Content starts

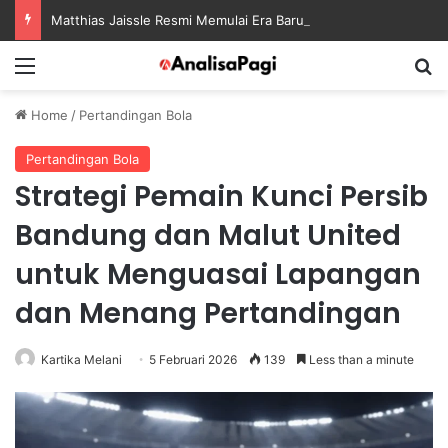
Matthias Jaissle Resmi Memulai Era Baru sebagai Manajer Newcastle
Menu
S
Home
/
Pertandingan Bola
Pertandingan Bola
Strategi Pemain Kunci Persib
Bandung dan Malut United
untuk Menguasai Lapangan
dan Menang Pertandingan
Kartika Melani
5 Februari 2026
139
Less than a minute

Content ends

What this task involves: Print the lines of the entries, exactly, from the one containing "Bandung dan Malut United" down to the final line, and leave out all the others.

Response area:
Bandung dan Malut United
untuk Menguasai Lapangan
dan Menang Pertandingan
Kartika Melani
5 Februari 2026
139
Less than a minute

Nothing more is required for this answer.